Task prompt
Unless it is a picture, every line from the start of the entries through the line with "van gemeenschappelijke vergaderingen" must be retyped exactly.

Material supplied
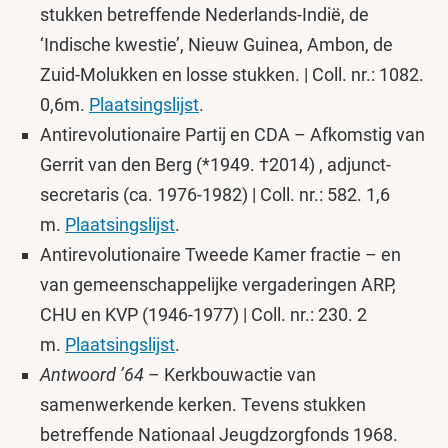
stukken betreffende Nederlands-Indië, de
‘Indische kwestie’, Nieuw Guinea, Ambon, de
Zuid-Molukken en losse stukken. | Coll. nr.: 1082.
0,6m.
Plaatsingslijst
.
Antirevolutionaire Partij en CDA – Afkomstig van
Gerrit van den Berg (*1949. †2014) , adjunct-
secretaris (ca. 1976-1982) | Coll. nr.: 582. 1,6
m.
Plaatsingslijst
.
Antirevolutionaire Tweede Kamer fractie – en
van gemeenschappelijke vergaderingen ARP,
CHU en KVP (1946-1977) | Coll. nr.: 230. 2
m.
Plaatsingslijst
.
Antwoord ’64
– Kerkbouwactie van
samenwerkende kerken. Tevens stukken
betreffende Nationaal Jeugdzorgfonds 1968.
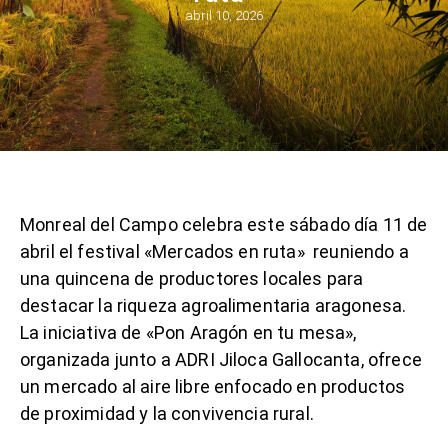
abril 10, 2026
Monreal del Campo celebra este sábado día 11 de
abril el festival «Mercados en ruta» reuniendo a
una quincena de productores locales para
destacar la riqueza agroalimentaria aragonesa.
La iniciativa de «Pon Aragón en tu mesa»,
organizada junto a ADRI Jiloca Gallocanta, ofrece
un mercado al aire libre enfocado en productos
de proximidad y la convivencia rural.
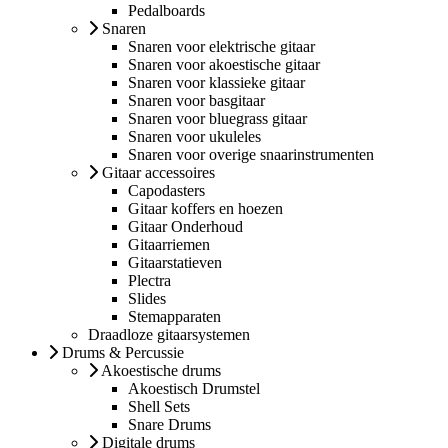
Pedalboards
Snaren
Snaren voor elektrische gitaar
Snaren voor akoestische gitaar
Snaren voor klassieke gitaar
Snaren voor basgitaar
Snaren voor bluegrass gitaar
Snaren voor ukuleles
Snaren voor overige snaarinstrumenten
Gitaar accessoires
Capodasters
Gitaar koffers en hoezen
Gitaar Onderhoud
Gitaarriemen
Gitaarstatieven
Plectra
Slides
Stemapparaten
Draadloze gitaarsystemen
Drums & Percussie
Akoestische drums
Akoestisch Drumstel
Shell Sets
Snare Drums
Digitale drums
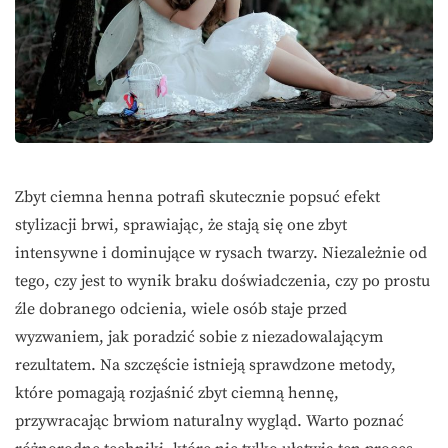
Zbyt ciemna henna potrafi skutecznie popsuć efekt
stylizacji brwi, sprawiając, że stają się one zbyt
intensywne i dominujące w rysach twarzy. Niezależnie od
tego, czy jest to wynik braku doświadczenia, czy po prostu
źle dobranego odcienia, wiele osób staje przed
wyzwaniem, jak poradzić sobie z niezadowalającym
rezultatem. Na szczęście istnieją sprawdzone metody,
które pomagają rozjaśnić zbyt ciemną hennę,
przywracając brwiom naturalny wygląd. Warto poznać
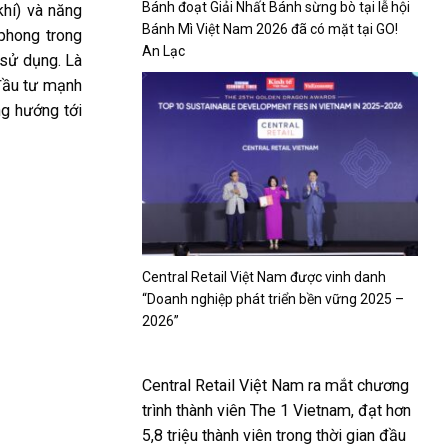
Bánh đoạt Giải Nhất Bánh sừng bò tại lễ hội
khí) và năng
Bánh Mì Việt Nam 2026 đã có mặt tại GO!
 phong trong
An Lạc
 sử dụng. Là
 đầu tư mạnh
ng hướng tới
Central Retail Việt Nam được vinh danh
“Doanh nghiệp phát triển bền vững 2025 –
2026”
Central Retail Việt Nam ra mắt chương
trình thành viên The 1 Vietnam, đạt hơn
5,8 triệu thành viên trong thời gian đầu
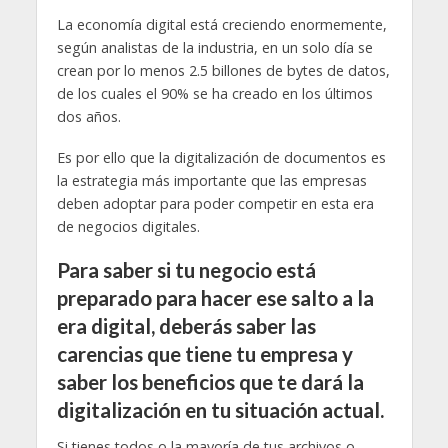
La economía digital está creciendo enormemente,
según analistas de la industria, en un solo día se
crean por lo menos 2.5 billones de bytes de datos,
de los cuales el 90% se ha creado en los últimos
dos años.
Es por ello que la digitalización de documentos es
la estrategia más importante que las empresas
deben adoptar para poder competir en esta era
de negocios digitales.
Para saber si tu negocio está
preparado para hacer ese salto a la
era digital, deberás saber las
carencias que tiene tu empresa y
saber los beneficios que te dará la
digitalización en tu situación actual.
Si tienes todos o la mayoría de tus archivos o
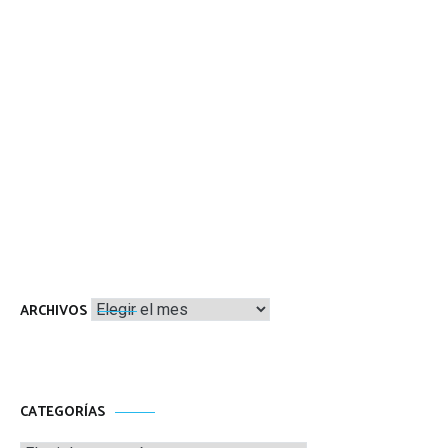
Archivos
ARCHIVOS
CATEGORÍAS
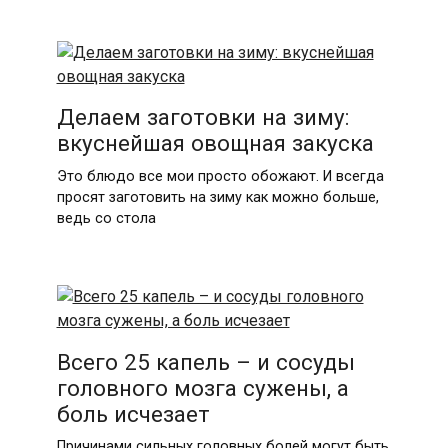
Делаем заготовки на зиму:
вкуснейшая овощная закуска
Это блюдо все мои просто обожают. И всегда
просят заготовить на зиму как можно больше,
ведь со стола
Всего 25 капель – и сосуды
головного мозга сужены, а
боль исчезает
Причинами сильных головных болей могут быть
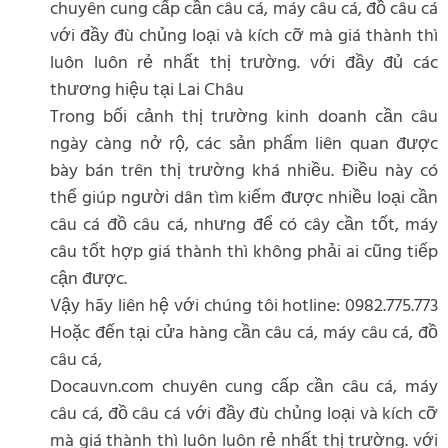
chuyên cung cấp cần câu cá, máy câu cá, đồ câu cá
với đầy đù chủng loại và kích cỡ mà giá thành thì
luôn luôn rẻ nhất thị trường. với đầy đủ các
thương hiệu tại Lai Châu
Trong bối cảnh thị trường kinh doanh cần câu
ngày càng nở rộ, các sản phẩm liên quan được
bày bán trên thị trường khá nhiều. Điều này có
thể giúp người dân tìm kiếm được nhiều loại cần
câu cá đồ câu cá, nhưng để có cây cần tốt, máy
câu tốt hợp giá thành thì không phải ai cũng tiếp
cận được.
Vậy hãy liên hệ với chúng tôi hotline: 0982.775.773
Hoặc đến tại cửa hàng cần câu cá, máy câu cá, đồ
câu cá,
Docauvn.com chuyên cung cấp cần câu cá, máy
câu cá, đồ câu cá với đầy đù chủng loại và kích cỡ
mà giá thành thì luôn luôn rẻ nhất thị trường. với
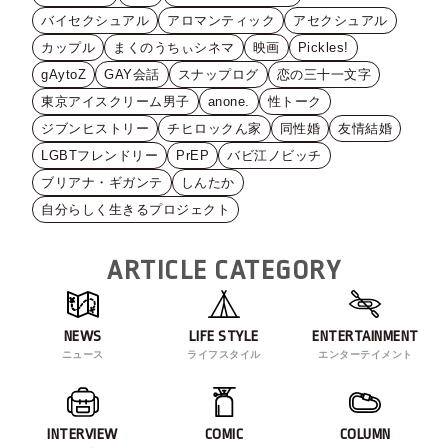
バイセクシュアル
アロマンティック
アセクシュアル
カップル
まくのうちぃシネマ
映画
Pickles!
gAytoZ
GAY会話
スナップログ
恋の三十一文字
東京アイスクリーム男子
anone.
性トーク
ジブンヒストリー
チヒロックん家
同性婚
友情結婚
LGBTフレンドリー
PrEP
バビ江ノビッチ
ブリアナ・ギガンテ
しんたか
自分らしく生きるプロジェクト
ARTICLE CATEGORY
NEWS
LIFE STYLE
ENTERTAINMENT
ニュース
ライフスタイル
エンターテイメント
INTERVIEW
COMIC
COLUMN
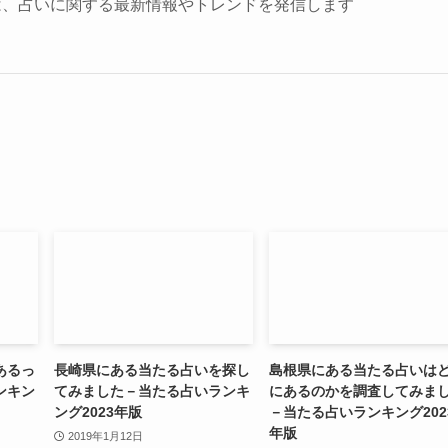
は、占いに関する最新情報やトレンドを発信します
あるっ
長崎県にある当たる占いを探し
島根県にある当たる占いは
ンキン
てみました－当たる占いランキ
にあるのかを調査してみま
ング2023年版
－当たる占いランキング202
年版
2019年1月12日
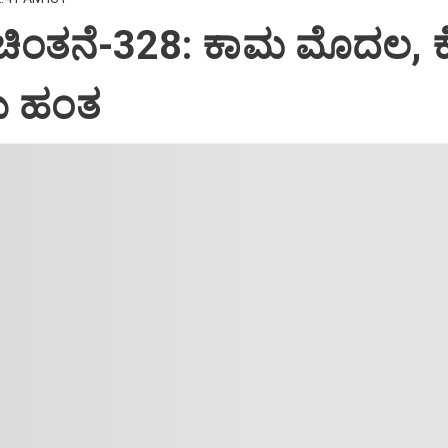
 ಚಿಂತನೆ-328: ಕಾಮ ಮೊದಲ, 
 ಹಂತ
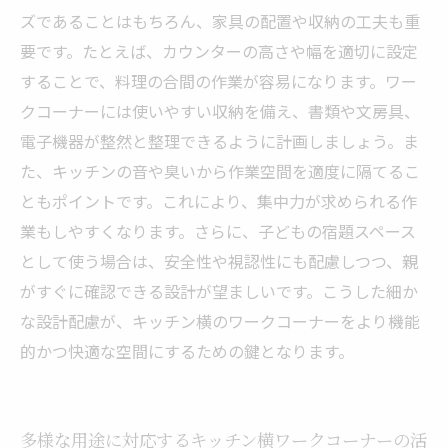
ズであることはもちろん、家具の配置や収納の工夫も重
要です。たとえば、カウンターの高さや幅を適切に設定
することで、料理の合間の作業が容易になります。ワー
クコーナーには使いやすい収納を備え、書類や文房具、
電子機器が整然と整理できるように計画しましょう。ま
た、キッチンの音や臭いから作業空間を適度に隔てるこ
ともポイントです。これにより、集中力が求められる作
業もしやすくなります。さらに、子どもの宿題スペース
として使う場合は、安全性や視認性にも配慮しつつ、親
がすぐに確認できる設計が望ましいです。こうした細か
な設計配慮が、キッチン横のワークコーナーをより機能
的かつ快適な空間にするための鍵となります。
多様な用途に対応するキッチン横ワークコーナーの活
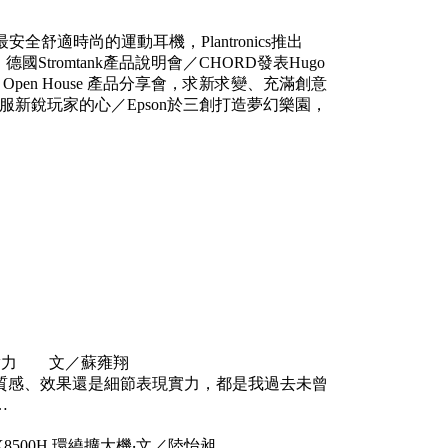
舒適時尚的運動耳機，Plantronics推出
，德國Stromtank產品說明會／CHORD發表Hugo
co Open House 產品分享會，求新求變、充滿創意
即將征服新銳玩家的心／Epson於三創打造夢幻樂園，
院的真實力 文／蘇雍翔
質感、效果還是細節表現實力，都是我過去未曾
…
X8500H 環繞擴大機‧文／陸怡昶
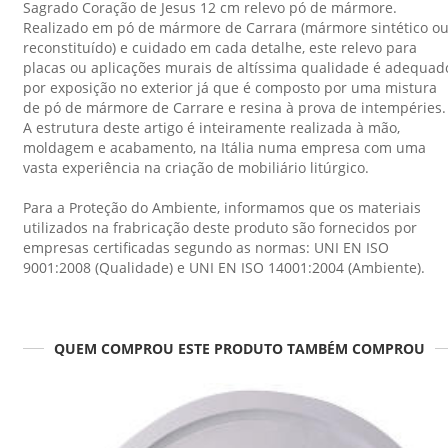
Sagrado Coração de Jesus 12 cm relevo pó de mármore.
Realizado em pó de mármore de Carrara (mármore sintético o
reconstituído) e cuidado em cada detalhe, este relevo para
placas ou aplicações murais de altíssima qualidade é adequad
por exposição no exterior já que é composto por uma mistura
de pó de mármore de Carrare e resina à prova de intempéries.
A estrutura deste artigo é inteiramente realizada à mão,
moldagem e acabamento, na Itália numa empresa com uma
vasta experiência na criação de mobiliário litúrgico.
Para a Proteção do Ambiente, informamos que os materiais
utilizados na frabricação deste produto são fornecidos por
empresas certificadas segundo as normas: UNI EN ISO
9001:2008 (Qualidade) e UNI EN ISO 14001:2004 (Ambiente).
QUEM COMPROU ESTE PRODUTO TAMBÉM COMPROU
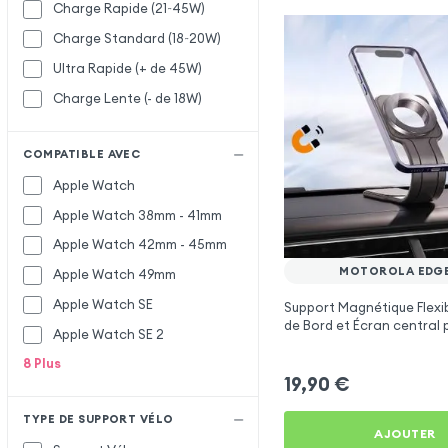
Charge Rapide (21~45W)
Charge Standard (18~20W)
Ultra Rapide (+ de 45W)
Charge Lente (- de 18W)
COMPATIBLE AVEC
Apple Watch
Apple Watch 38mm - 41mm
Apple Watch 42mm - 45mm
MOTOROLA EDGE
Apple Watch 49mm
Apple Watch SE
Support Magnétique Flexi
de Bord et Écran central 
Apple Watch SE 2
Motorola Edge 30
8
Plus
19,90
€
TYPE DE SUPPORT VÉLO
AJOUTER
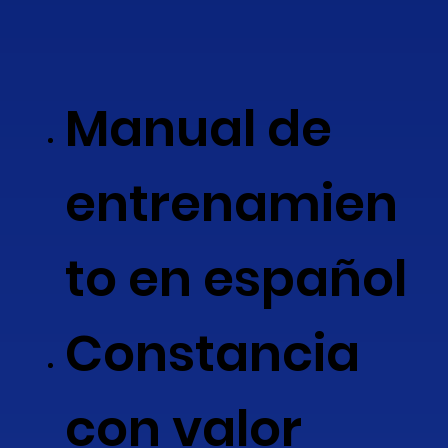
Manual de
entrenamien
to en español
Constancia
con valor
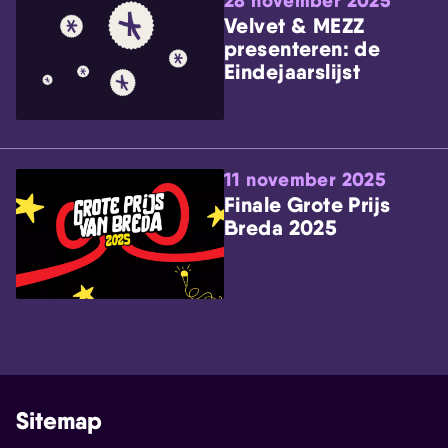
28 november 2025
Velvet & MEZZ
presenteren: de
Eindejaarslijst
11 november 2025
Finale Grote Prijs
Breda 2025
Sitemap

Task solution
stukken betreffende Nederlands-Indië, de
‘Indische kwestie’, Nieuw Guinea, Ambon, de
Zuid-Molukken en losse stukken. | Coll. nr.: 1082.
0,6m.
Plaatsingslijst
.
Antirevolutionaire Partij en CDA – Afkomstig van
Gerrit van den Berg (*1949. †2014) , adjunct-
secretaris (ca. 1976-1982) | Coll. nr.: 582. 1,6
m.
Plaatsingslijst
.
Antirevolutionaire Tweede Kamer fractie – en
van gemeenschappelijke vergaderingen ARP,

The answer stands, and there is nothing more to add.